Yes, though my sexuality will, and has.

42. I can arrange my activities so that I will never have to experience feelings of rejection owing to my race.

I think that many people can now, but through dangerous insularity. Nevertheless I think this is eroding.

43. If I have low credibility as a leader I can be sure that my race is not the problem.

True

44. I can easily find academic courses and institutions which give attention only to people of my race.

Not true at all anymore! Progress!

45. I can expect figurative language and imagery in all of the arts to testify to experiences of my race.

Definitely eroded- I see the experiences of many races now. It would take effort not to.

46. I can chose blemish cover or bandages in “flesh” color and have them more or less match my skin.

Yes. Clear has been a great innovation though, and even more so fun bandages.

47. I can travel alone or with my spouse without expecting embarrassment or hostility in those who deal with us.

This has lessened all around, even for queers.

48. I have no difficulty finding neighborhoods where people approve of our household.

I can never feel assured of finding neighborhoods where people approve of my household, even in the Bay Area.

49. My children are given texts and classes which implicitly support our kind of family unit and do not turn them against my choice of domestic partnership.

Absolutely false for me.

50. I will feel welcomed and “normal” in the usual walks of public life, institutional and social.

No.

I also identified what I think of as new white privileges:

* I can assume that my problematic sexual identity doesn’t conflict with or disrupt my racial identity. I can come out of the closet and keep my racial identity.

* I can, if I choose, ascribe problems and failures to individuals and claim that there is ‘a level playing field,’ and not be perceived as callous or racist.

* I don’t have to wonder if my missed opportunities are due to my race.

I strongly recommend reading the original essay, and will end my list with the quote that ends hers:

I repeatedly forgot each of the realizations on this list until I wrote it down. For me white privilege has turned out to be an elusive and fugitive subject. The pressure to avoid it is great, for in facing it I must give up the myth of meritocracy.
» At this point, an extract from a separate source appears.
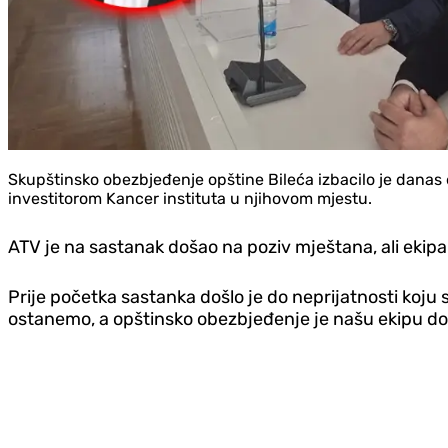
Skupštinsko obezbjeđenje opštine Bileća izbacilo je danas 
investitorom Kancer instituta u njihovom mjestu.
ATV je na sastanak došao na poziv mještana, ali ekipa 
Prije početka sastanka došlo je do neprijatnosti koju
ostanemo, a opštinsko obezbjeđenje je našu ekipu do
If these things are true, this is not such a free country; one’s life is not what one makes it; many doors open for certain people through no virtues of their own.

I think the prognosis is mixed. Some things are better, but others are worse, and my racial privilege is still insulating me and subtly repressing people of color. Even places where My queerness trumps my white privilege my race often still disadvantages others- worst of both worlds.

It’s incumbent on me now to notice and speak against my own privilege where I can. This isn’t easy, but unpacking my knapsack is a first step.

Ok, I tag Ethan, Aaron, Danny, danah, and Tim to unpack their knapsacks based on McIntosh’s original 50 points, add their own, and note the changes they’ve seen in their lives and communities. Then tag five more unpackers.